It might be clichéd to describe Berlioz’ 1837 Requiem (pointedly titled Grand Messe des morts) as monumental. It would be hard, however, to think of any other word so apt for a work whose performance required three different choruses atop an orchestra so large that it was already straining the limits of the Müpa’s stage. Before Wagnerian grandeur with its own earth-shaking, ear-splitting tempest of brass and vocal monumentality, there was, as this performance made very clear, Hector Berlioz.

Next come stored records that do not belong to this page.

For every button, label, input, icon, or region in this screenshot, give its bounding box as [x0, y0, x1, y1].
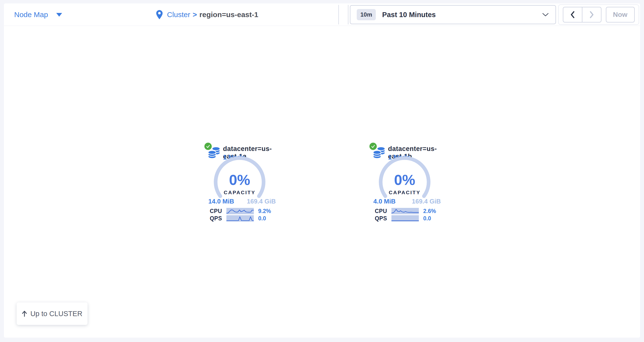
cpu-metric-row: CPU 2.6%: [358, 208, 451, 214]
qps-metric-row: QPS 0.0: [358, 215, 451, 222]
healthy-check-icon: [204, 142, 212, 150]
time-nav-panel: Now: [558, 4, 639, 25]
capacity-total: 169.4 GiB: [247, 198, 276, 205]
cpu-label: CPU: [193, 208, 222, 215]
breadcrumb-current: region=us-east-1: [200, 10, 258, 19]
qps-label: QPS: [193, 215, 222, 222]
chevron-left-icon: [570, 11, 575, 18]
up-to-cluster-label: Up to CLUSTER: [30, 310, 82, 318]
now-button[interactable]: Now: [606, 7, 635, 22]
up-to-cluster-button[interactable]: Up to CLUSTER: [17, 303, 88, 325]
time-range-label: Past 10 Minutes: [382, 11, 436, 19]
capacity-sizes: 4.0 MiB 169.4 GiB: [373, 198, 441, 205]
node-map-page: { "header": { "view_selector": { "label"…: [0, 0, 644, 342]
time-range-badge: 10m: [357, 9, 376, 20]
chevron-right-icon: [589, 11, 594, 18]
capacity-percentage: 0%: [213, 171, 266, 188]
arrow-up-icon: [22, 311, 27, 317]
qps-value: 0.0: [258, 215, 266, 222]
chevron-down-icon: [542, 13, 549, 16]
next-interval-button[interactable]: [582, 7, 601, 22]
qps-sparkline: [392, 215, 419, 222]
view-selector-dropdown[interactable]: Node Map: [14, 3, 62, 26]
healthy-check-icon: [369, 142, 377, 150]
breadcrumb-cluster-link[interactable]: Cluster: [167, 10, 190, 19]
location-pin-icon: [156, 10, 163, 19]
breadcrumb: Cluster > region=us-east-1: [156, 3, 258, 26]
capacity-used: 14.0 MiB: [208, 198, 234, 205]
prev-interval-button[interactable]: [563, 7, 582, 22]
cpu-label: CPU: [358, 208, 387, 215]
header-divider: [348, 5, 348, 24]
cpu-sparkline: [392, 208, 419, 214]
capacity-sizes: 14.0 MiB 169.4 GiB: [208, 198, 276, 205]
cpu-sparkline: [226, 208, 254, 214]
cpu-metric-row: CPU 9.2%: [193, 208, 286, 214]
qps-value: 0.0: [423, 215, 431, 222]
qps-sparkline: [226, 215, 254, 222]
time-step-buttons: [563, 7, 602, 22]
capacity-total: 169.4 GiB: [412, 198, 441, 205]
cpu-value: 9.2%: [258, 208, 271, 215]
caret-down-icon: [56, 13, 62, 16]
capacity-label: CAPACITY: [378, 190, 432, 195]
main-panel: Node Map Cluster > region=us-east-1 10m …: [4, 3, 640, 338]
header-bar: Node Map Cluster > region=us-east-1 10m …: [4, 3, 640, 26]
datacenter-card-us-east-1b[interactable]: datacenter=us-east-1b 1 Node 0% CAPACITY…: [358, 141, 451, 226]
header-divider: [338, 5, 339, 24]
datacenter-card-us-east-1a[interactable]: datacenter=us-east-1a 1 Node 0% CAPACITY…: [193, 141, 286, 226]
capacity-label: CAPACITY: [213, 190, 266, 195]
qps-metric-row: QPS 0.0: [193, 215, 286, 222]
qps-label: QPS: [358, 215, 387, 222]
view-selector-label: Node Map: [14, 10, 48, 19]
breadcrumb-separator: >: [193, 10, 197, 19]
time-range-dropdown[interactable]: 10m Past 10 Minutes: [350, 5, 556, 24]
capacity-used: 4.0 MiB: [373, 198, 396, 205]
cpu-value: 2.6%: [423, 208, 436, 215]
capacity-percentage: 0%: [378, 171, 432, 188]
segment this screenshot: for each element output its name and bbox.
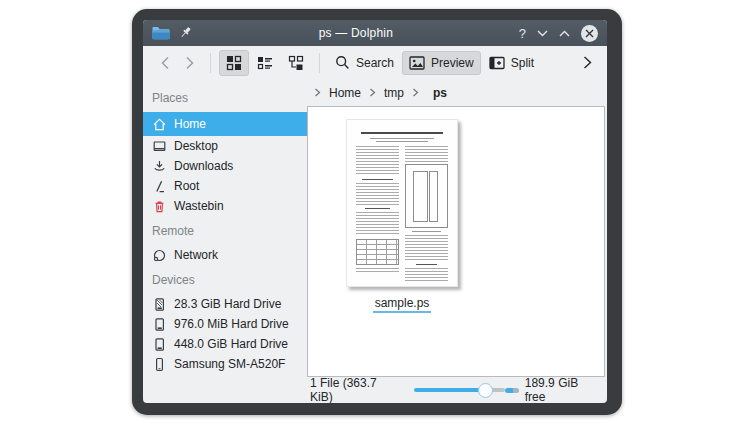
sidebar-item-label: Samsung SM-A520F	[174, 357, 285, 371]
preview-figure-rect	[429, 171, 438, 223]
help-button[interactable]: ?	[519, 26, 526, 41]
zoom-slider[interactable]	[414, 382, 505, 398]
home-icon	[152, 117, 167, 132]
close-button[interactable]	[581, 25, 598, 42]
preview-text-block	[405, 268, 448, 282]
preview-doc-columns	[356, 146, 448, 282]
breadcrumb-tmp[interactable]: tmp	[383, 86, 405, 100]
content-column: Home tmp ps	[307, 79, 607, 403]
preview-doc-title-line	[361, 132, 444, 134]
disk-capacity-bar	[505, 388, 519, 393]
toolbar-separator	[210, 53, 211, 73]
pin-icon[interactable]	[179, 26, 193, 40]
sidebar-item-label: Desktop	[174, 139, 218, 153]
free-space-label: 189.9 GiB free	[525, 376, 601, 403]
root-slash-icon	[152, 179, 167, 194]
sidebar-item-network[interactable]: Network	[143, 245, 307, 265]
preview-text-block	[356, 268, 399, 274]
preview-figure-rect	[413, 171, 427, 223]
download-icon	[152, 159, 167, 174]
toolbar-overflow-button[interactable]	[576, 51, 599, 74]
places-section-header: Places	[143, 83, 307, 112]
devices-section-header: Devices	[143, 265, 307, 294]
trash-icon	[152, 199, 167, 214]
sidebar-item-drive-3[interactable]: 448.0 GiB Hard Drive	[143, 334, 307, 354]
zoom-slider-handle[interactable]	[478, 383, 493, 398]
sidebar-item-home[interactable]: Home	[143, 112, 307, 136]
titlebar[interactable]: ps — Dolphin ?	[143, 20, 607, 46]
network-globe-icon	[152, 248, 167, 263]
file-view[interactable]: sample.ps	[307, 106, 605, 377]
toolbar-separator	[319, 53, 320, 73]
breadcrumb-current[interactable]: ps	[432, 86, 448, 100]
details-view-button[interactable]	[250, 50, 280, 76]
preview-text-block	[405, 235, 448, 261]
sidebar-item-label: 28.3 GiB Hard Drive	[174, 297, 281, 311]
file-item-sample-ps[interactable]: sample.ps	[330, 119, 474, 313]
split-label: Split	[511, 56, 534, 70]
preview-doc-left-column	[356, 146, 399, 282]
status-summary: 1 File (363.7 KiB)	[310, 376, 401, 403]
main-area: Places Home Desktop	[143, 79, 607, 403]
search-button[interactable]: Search	[328, 50, 401, 75]
sidebar-item-label: Wastebin	[174, 199, 224, 213]
search-icon	[335, 55, 350, 70]
split-view-icon	[489, 56, 505, 70]
preview-text-block	[356, 146, 399, 176]
breadcrumb-home[interactable]: Home	[328, 86, 362, 100]
search-label: Search	[356, 56, 394, 70]
preview-figure-caption	[412, 231, 441, 232]
preview-heading-line	[362, 179, 393, 180]
preview-doc-right-column	[405, 146, 448, 282]
sidebar-item-downloads[interactable]: Downloads	[143, 156, 307, 176]
preview-heading-line	[416, 264, 438, 265]
sidebar-item-root[interactable]: Root	[143, 176, 307, 196]
preview-text-block	[405, 146, 448, 162]
file-name-label[interactable]: sample.ps	[373, 296, 432, 313]
icons-view-button[interactable]	[219, 50, 249, 76]
sidebar-item-wastebin[interactable]: Wastebin	[143, 196, 307, 216]
minimize-button[interactable]	[537, 30, 548, 37]
hard-drive-icon	[152, 317, 167, 332]
tree-view-button[interactable]	[281, 50, 311, 76]
breadcrumb: Home tmp ps	[307, 79, 607, 106]
chevron-right-icon	[369, 88, 376, 97]
hard-drive-icon	[152, 297, 167, 312]
sidebar-item-drive-1[interactable]: 28.3 GiB Hard Drive	[143, 294, 307, 314]
preview-figure	[405, 164, 448, 228]
chevron-right-icon	[314, 88, 321, 97]
sidebar-item-label: 976.0 MiB Hard Drive	[174, 317, 289, 331]
sidebar-item-desktop[interactable]: Desktop	[143, 136, 307, 156]
maximize-button[interactable]	[559, 30, 570, 37]
sidebar-item-label: Root	[174, 179, 199, 193]
preview-toggle-button[interactable]: Preview	[402, 51, 481, 75]
preview-heading-line	[365, 208, 391, 209]
status-bar: 1 File (363.7 KiB) 189.9 GiB free	[307, 377, 607, 403]
sidebar-item-label: 448.0 GiB Hard Drive	[174, 337, 288, 351]
hard-drive-icon	[152, 337, 167, 352]
preview-doc-author-line	[376, 141, 428, 142]
preview-text-block	[356, 183, 399, 205]
dolphin-window: ps — Dolphin ?	[143, 20, 607, 403]
sidebar-item-label: Downloads	[174, 159, 233, 173]
places-panel: Places Home Desktop	[143, 79, 307, 403]
window-title: ps — Dolphin	[202, 26, 510, 40]
toolbar: Search Preview	[143, 46, 607, 79]
smartphone-icon	[152, 357, 167, 372]
preview-label: Preview	[431, 56, 474, 70]
preview-table	[356, 239, 399, 265]
preview-image-icon	[409, 56, 425, 70]
desktop-icon	[152, 139, 167, 154]
sidebar-item-phone[interactable]: Samsung SM-A520F	[143, 354, 307, 374]
sidebar-item-drive-2[interactable]: 976.0 MiB Hard Drive	[143, 314, 307, 334]
split-button[interactable]: Split	[482, 51, 541, 75]
preview-doc-author-line	[370, 138, 434, 139]
document-preview-thumbnail[interactable]	[346, 119, 458, 287]
app-folder-icon[interactable]	[152, 26, 170, 40]
remote-section-header: Remote	[143, 216, 307, 245]
sidebar-item-label: Home	[174, 117, 206, 131]
preview-text-block	[356, 212, 399, 236]
forward-button[interactable]	[178, 51, 202, 75]
sidebar-item-label: Network	[174, 248, 218, 262]
back-button[interactable]	[153, 51, 177, 75]
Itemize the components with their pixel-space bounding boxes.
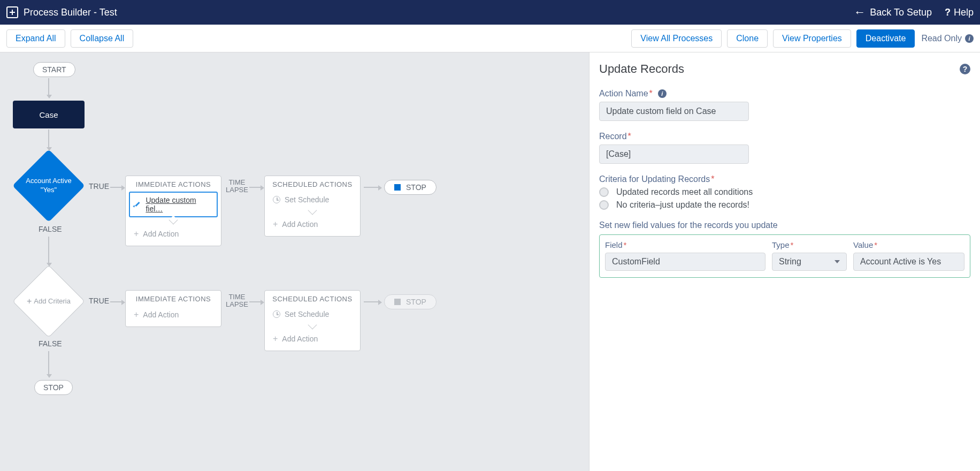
- action-item-selected[interactable]: Update custom fiel…: [129, 192, 218, 217]
- type-cell-value: String: [779, 257, 801, 267]
- back-to-setup-label: Back To Setup: [870, 7, 932, 18]
- plus-icon: +: [134, 310, 139, 320]
- arrow-icon: [48, 237, 49, 263]
- scheduled-actions-box: SCHEDULED ACTIONS Set Schedule + Add Act…: [264, 290, 361, 351]
- add-action-label: Add Action: [143, 310, 179, 319]
- object-label: Case: [39, 110, 58, 119]
- app-icon: [6, 6, 18, 18]
- back-arrow-icon: ←: [854, 5, 866, 19]
- add-action-label: Add Action: [143, 230, 179, 238]
- col-type-label: Type: [772, 240, 790, 249]
- info-icon[interactable]: i: [965, 34, 974, 43]
- collapse-all-button[interactable]: Collapse All: [71, 29, 134, 48]
- action-name-label-row: Action Name* i: [599, 89, 970, 98]
- true-label: TRUE: [89, 297, 109, 305]
- deactivate-button[interactable]: Deactivate: [856, 29, 915, 48]
- help-link[interactable]: ? Help: [945, 7, 974, 18]
- stop-label: STOP: [406, 183, 426, 192]
- time-lapse-label: TIME LAPSE: [226, 293, 248, 309]
- type-cell[interactable]: String: [772, 253, 847, 271]
- criteria-radio-1-label: Updated records meet all conditions: [616, 187, 753, 197]
- pencil-icon: [134, 201, 141, 208]
- side-panel: Update Records ? Action Name* i Update c…: [589, 52, 980, 471]
- plus-icon: +: [273, 219, 278, 229]
- plus-icon: +: [134, 229, 139, 239]
- criteria-radio-1[interactable]: Updated records meet all conditions: [599, 187, 970, 197]
- set-schedule-label: Set Schedule: [285, 195, 329, 204]
- object-node[interactable]: Case: [13, 101, 85, 128]
- arrow-icon: [364, 301, 379, 302]
- criteria-label-row: Criteria for Updating Records*: [599, 174, 970, 184]
- panel-title-row: Update Records ?: [599, 62, 970, 76]
- col-value-header: Value*: [853, 240, 964, 249]
- panel-title: Update Records: [599, 62, 684, 76]
- start-node: START: [33, 62, 75, 77]
- action-item-label: Update custom fiel…: [146, 196, 212, 213]
- action-name-field: Update custom field on Case: [599, 102, 749, 121]
- criteria-radio-2[interactable]: No criteria–just update the records!: [599, 200, 970, 210]
- start-label: START: [42, 65, 66, 74]
- clock-icon: [273, 310, 280, 318]
- read-only-label: Read Only i: [921, 34, 974, 43]
- set-schedule-button[interactable]: Set Schedule: [268, 192, 357, 208]
- add-action-button[interactable]: + Add Action: [268, 330, 357, 347]
- stop-icon: [394, 299, 401, 305]
- criteria1-line1: Account Active: [26, 177, 71, 186]
- arrow-icon: [364, 187, 379, 188]
- arrow-icon: [249, 301, 261, 302]
- add-criteria-node[interactable]: + Add Criteria: [13, 265, 85, 337]
- back-to-setup-link[interactable]: ← Back To Setup: [854, 5, 932, 19]
- stop-icon: [394, 184, 401, 191]
- stop-node-disabled: STOP: [384, 294, 437, 309]
- add-action-button[interactable]: + Add Action: [129, 225, 218, 242]
- col-field-header: Field*: [605, 240, 765, 249]
- help-icon: ?: [945, 7, 951, 18]
- read-only-text: Read Only: [921, 34, 962, 43]
- set-schedule-button[interactable]: Set Schedule: [268, 306, 357, 322]
- radio-icon: [599, 187, 609, 197]
- col-value-label: Value: [853, 240, 873, 249]
- expand-all-button[interactable]: Expand All: [6, 29, 65, 48]
- arrow-icon: [48, 351, 49, 375]
- add-action-button[interactable]: + Add Action: [129, 306, 218, 323]
- value-cell[interactable]: Account Active is Yes: [853, 253, 964, 271]
- record-field: [Case]: [599, 145, 749, 164]
- arrow-icon: [48, 130, 49, 148]
- plus-icon: +: [27, 296, 32, 307]
- field-values-table: Field* Type* Value* CustomField String: [599, 234, 970, 278]
- panel-help-icon[interactable]: ?: [960, 64, 970, 74]
- chevron-down-icon: [834, 260, 840, 263]
- false-label: FALSE: [39, 225, 62, 233]
- info-icon[interactable]: i: [658, 89, 667, 98]
- stop-end-node: STOP: [34, 380, 73, 395]
- main: START Case Account Active "Yes" TRUE IMM…: [0, 52, 980, 471]
- immediate-actions-box: IMMEDIATE ACTIONS Update custom fiel… + …: [125, 176, 221, 246]
- help-label: Help: [954, 7, 974, 18]
- immediate-actions-title: IMMEDIATE ACTIONS: [126, 176, 221, 192]
- field-cell[interactable]: CustomField: [605, 253, 765, 271]
- view-all-processes-button[interactable]: View All Processes: [631, 29, 722, 48]
- arrow-icon: [110, 301, 122, 302]
- top-bar: Process Builder - Test ← Back To Setup ?…: [0, 0, 980, 25]
- page-title: Process Builder - Test: [24, 7, 117, 18]
- criteria-node-active[interactable]: Account Active "Yes": [13, 150, 85, 222]
- scheduled-actions-title: SCHEDULED ACTIONS: [265, 176, 360, 192]
- value-cell-value: Account Active is Yes: [860, 257, 941, 267]
- view-properties-button[interactable]: View Properties: [773, 29, 851, 48]
- add-action-label: Add Action: [282, 335, 318, 343]
- arrow-icon: [249, 187, 261, 188]
- scheduled-actions-box: SCHEDULED ACTIONS Set Schedule + Add Act…: [264, 176, 361, 237]
- false-label: FALSE: [39, 339, 62, 348]
- immediate-actions-box: IMMEDIATE ACTIONS + Add Action: [125, 290, 221, 327]
- process-canvas[interactable]: START Case Account Active "Yes" TRUE IMM…: [0, 52, 589, 471]
- action-name-value: Update custom field on Case: [606, 107, 716, 116]
- criteria-label: Criteria for Updating Records: [599, 174, 710, 184]
- clone-button[interactable]: Clone: [727, 29, 768, 48]
- record-value: [Case]: [606, 149, 631, 158]
- field-cell-value: CustomField: [612, 257, 660, 267]
- col-type-header: Type*: [772, 240, 847, 249]
- add-action-button[interactable]: + Add Action: [268, 216, 357, 233]
- add-action-label: Add Action: [282, 220, 318, 229]
- toolbar: Expand All Collapse All View All Process…: [0, 25, 980, 52]
- stop-node[interactable]: STOP: [384, 180, 437, 195]
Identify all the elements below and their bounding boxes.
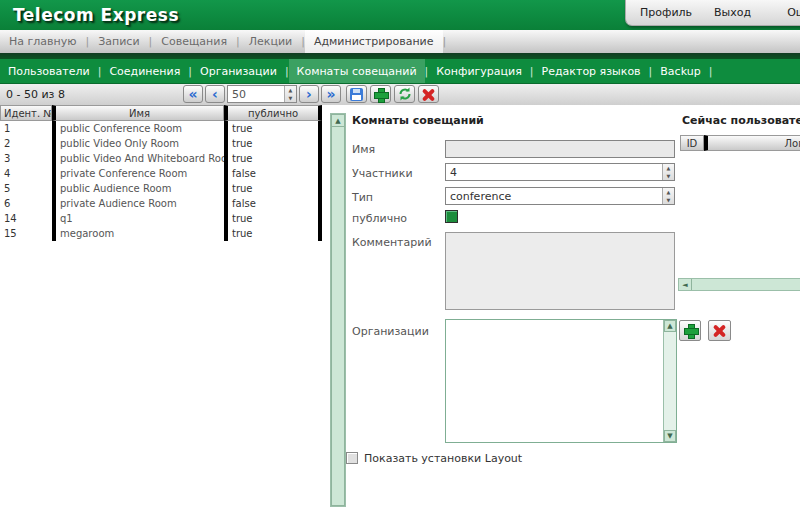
cell-name: megaroom	[52, 226, 224, 241]
cell-public: true	[224, 211, 322, 226]
scroll-up-button[interactable]: ▲	[664, 320, 676, 332]
type-label: Тип	[352, 191, 373, 204]
scroll-up-icon: ▲	[335, 117, 340, 125]
add-organization-button[interactable]	[679, 320, 701, 341]
subnav-item-backup[interactable]: Backup	[652, 59, 708, 83]
organizations-scrollbar[interactable]: ▲ ▼	[663, 320, 676, 442]
logout-link[interactable]: Выход	[714, 6, 751, 19]
top-links-tab: Профиль Выход Ошибка	[625, 0, 800, 26]
public-label: публично	[352, 212, 407, 225]
current-users-title: Сейчас пользователи	[682, 114, 800, 127]
plus-icon	[374, 88, 387, 101]
horizontal-scrollbar[interactable]: ◄	[678, 278, 800, 291]
nav-item-administration[interactable]: Администрирование	[305, 30, 443, 53]
cell-id: 14	[0, 211, 52, 226]
column-header-public[interactable]: публично	[224, 105, 322, 121]
participants-spinner[interactable]: ▲ ▼	[662, 164, 674, 180]
subnav-item-language-editor[interactable]: Редактор языков	[534, 59, 649, 83]
public-checkbox[interactable]	[445, 210, 458, 223]
cell-name: public Video And Whiteboard Room	[52, 151, 224, 166]
rooms-table-header: Идент. № Имя публично	[0, 105, 322, 121]
scroll-down-icon: ▼	[667, 432, 672, 440]
table-row[interactable]: 6 private Audience Room false	[0, 196, 322, 211]
type-value: conference	[446, 190, 662, 203]
rooms-table-body: 1 public Conference Room true 2 public V…	[0, 121, 322, 241]
chevron-double-left-icon: «	[188, 87, 197, 101]
name-field[interactable]	[445, 140, 675, 158]
remove-organization-button[interactable]	[708, 320, 731, 341]
comment-textarea[interactable]	[445, 232, 675, 310]
add-button[interactable]	[370, 85, 391, 103]
scroll-up-button[interactable]: ▲	[331, 114, 345, 127]
cell-id: 1	[0, 121, 52, 136]
table-row[interactable]: 2 public Video Only Room true	[0, 136, 322, 151]
cell-name: private Audience Room	[52, 196, 224, 211]
table-row[interactable]: 14 q1 true	[0, 211, 322, 226]
subnav-item-configuration[interactable]: Конфигурация	[428, 59, 530, 83]
spinner-down-icon: ▼	[289, 95, 293, 101]
vertical-scroll-thumb[interactable]	[331, 127, 345, 506]
toolbar-actions	[346, 85, 439, 103]
subnav-item-connections[interactable]: Соединения	[101, 59, 188, 83]
delete-x-icon	[422, 88, 435, 101]
scroll-left-button[interactable]: ◄	[679, 279, 692, 290]
show-layout-checkbox[interactable]	[346, 452, 358, 464]
horizontal-scroll-thumb[interactable]	[692, 279, 800, 290]
nav-item-lectures[interactable]: Лекции	[240, 30, 301, 53]
column-header-id[interactable]: Идент. №	[0, 105, 52, 121]
cell-public: true	[224, 121, 322, 136]
cell-name: q1	[52, 211, 224, 226]
spinner-up-icon: ▲	[289, 87, 293, 93]
users-column-login[interactable]: Логин	[704, 135, 800, 151]
table-row[interactable]: 15 megaroom true	[0, 226, 322, 241]
table-row[interactable]: 1 public Conference Room true	[0, 121, 322, 136]
type-field[interactable]: conference ▲ ▼	[445, 187, 675, 205]
cell-public: true	[224, 181, 322, 196]
nav-item-home[interactable]: На главную	[0, 30, 86, 53]
table-row[interactable]: 4 private Conference Room false	[0, 166, 322, 181]
organizations-listbox[interactable]: ▲ ▼	[445, 319, 677, 443]
nav-item-meetings[interactable]: Совещания	[152, 30, 236, 53]
last-page-button[interactable]: »	[321, 85, 341, 103]
table-row[interactable]: 3 public Video And Whiteboard Room true	[0, 151, 322, 166]
refresh-button[interactable]	[394, 85, 415, 103]
cell-id: 5	[0, 181, 52, 196]
error-link[interactable]: Ошибка	[787, 6, 800, 19]
page-size-input[interactable]	[228, 88, 284, 101]
comment-label: Комментарий	[352, 236, 432, 249]
organizations-label: Организации	[352, 325, 429, 338]
profile-link[interactable]: Профиль	[640, 6, 692, 19]
spinner-down-icon: ▼	[667, 197, 671, 203]
page-size-spinner[interactable]: ▲ ▼	[284, 86, 296, 102]
participants-value: 4	[446, 166, 662, 179]
cell-public: false	[224, 196, 322, 211]
main-nav: На главную | Записи | Совещания | Лекции…	[0, 30, 800, 53]
cell-id: 2	[0, 136, 52, 151]
users-column-id[interactable]: ID	[680, 135, 704, 151]
scroll-down-button[interactable]: ▼	[664, 430, 676, 442]
subnav-item-organizations[interactable]: Организации	[192, 59, 285, 83]
delete-button[interactable]	[418, 85, 439, 103]
cell-name: public Audience Room	[52, 181, 224, 196]
column-header-name[interactable]: Имя	[52, 105, 224, 121]
cell-id: 6	[0, 196, 52, 211]
toolbar: 0 - 50 из 8 « ‹ ▲ ▼ › »	[0, 84, 800, 105]
scroll-up-icon: ▲	[667, 322, 672, 330]
subnav-separator: |	[709, 59, 713, 83]
pagination: « ‹ ▲ ▼ › »	[183, 85, 341, 103]
type-spinner[interactable]: ▲ ▼	[662, 188, 674, 204]
nav-item-records[interactable]: Записи	[89, 30, 148, 53]
vertical-scrollbar[interactable]: ▲	[330, 113, 346, 507]
next-page-button[interactable]: ›	[299, 85, 319, 103]
subnav-item-users[interactable]: Пользователи	[0, 59, 98, 83]
subnav-item-meeting-rooms[interactable]: Комнаты совещаний	[289, 59, 425, 83]
participants-field[interactable]: 4 ▲ ▼	[445, 163, 675, 181]
table-row[interactable]: 5 public Audience Room true	[0, 181, 322, 196]
users-table-header: ID Логин	[680, 135, 800, 151]
first-page-button[interactable]: «	[183, 85, 203, 103]
cell-name: public Video Only Room	[52, 136, 224, 151]
save-button[interactable]	[346, 85, 367, 103]
cell-id: 15	[0, 226, 52, 241]
prev-page-button[interactable]: ‹	[205, 85, 225, 103]
save-icon	[350, 88, 363, 101]
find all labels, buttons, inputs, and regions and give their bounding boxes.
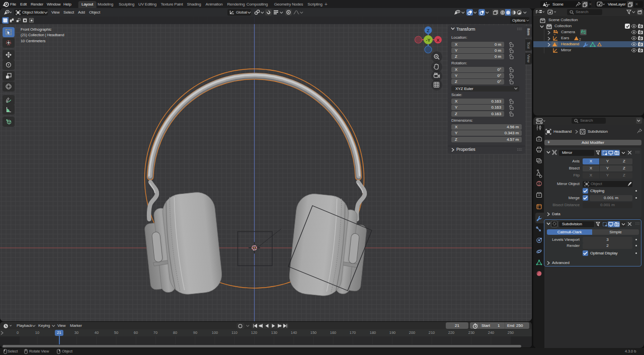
svg-text:Z: Z	[427, 28, 430, 33]
svg-text:X: X	[436, 38, 439, 43]
svg-text:-Y: -Y	[426, 38, 431, 43]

The Hungarian NPO, Honvéd Male Choir, Hungarian Radio and Hungarian National Choirs
© János Posztós, Müpa Budapest

Originally commissioned by the French Ministry of the Interior to commemorate the victims of the 1830 July Revolution, then repurposed as a memorial for the recently slain General Damrémont and the soldiers fallen at the Siege of Constantine, Berlioz’ Grand Messe saw its triumphant premiere at Les Invalides on 5th December 1837. Indeed, it’s hard to listen to it now not thinking about how Berlioz must have crafted the music to fill out the great space of the Dôme des Invalides. Characterised by an overwhelming intensity that rarely lets the listener breathe, the work is less of a pious commemoration of the dead, and more a glorious exercise in building a vast sonic edifice. Masterful in its use of dramatic vocal and instrumental colour, it seems to want to go pointedly against textual and musical expectations and traditions in more than just its title: the Dies irae builds to its climax from a quiet and haunting start, while the Lacrimosa is grandiose and forceful. There is only one soloist, appearing for a single movement, the rest of the vocal performance being handled by the gigantic choir.

Howard Williams
© János Posztós, Müpa Budapest

Under the baton of Howard Williams, the combined forces of the Hungarian National Philharmonic Orchestra, the Hungarian National Choir, the Hungarian Radio Choir, and the Honvéd Male Choir rose admirably to the challenge of tackling Berlioz’ behemoth. Beside the jagged, angular beginning of the opening movement, Williams impressed with his sure-handed, secure leadership, delivering a precise, stirring rendering of the score. Crucially, he managed to keep orchestra and chorus in their precarious balance: other than towards the end of Lacrimosa, where the orchestra became overpowering, neither force overwhelmed the other, a considerable feat given the size and regular volume of the various participants. The enlarged brass section, placed around the concert hall in fours, deserves high praise for their visceral, powerful performance through the evening; the opening of Tuba mirum was nothing sort of soul-shaking. The rest of the HNPO was equally worthy of applause, bringing the complex texture of Berlioz’ score vividly to life: the evocatively eerie, dark tones of the cellos during Dies irae were a memorable highlight, as well as the glowing, open warmth of the strings during the Offertorium.

The Hungarian National Philharmonic Orchestra brass
© János Posztós, Müpa Budapest

But the joined forces of the three choirs must be hailed as the stars of the evening, performing the work with utter commitment to its dramatic intensity (marred by only slight diction issues). From the haunting chants of the basses in the Kyrie through the moving Ingemisco and the solemn Hostias (a short but resplendent section for the men’s choir), to the ethereal Sanctus, the choral performances were nothing short of ravishing, giving full voice to the grand Romantic beauty and terror of Berlioz’ work. Crowned by a crystal-toned, lyrical rendering of the Sanctus by tenor Andrew Staples, this rare Hungarian performance made for a remarkable presentation of Berlioz’ grand opus.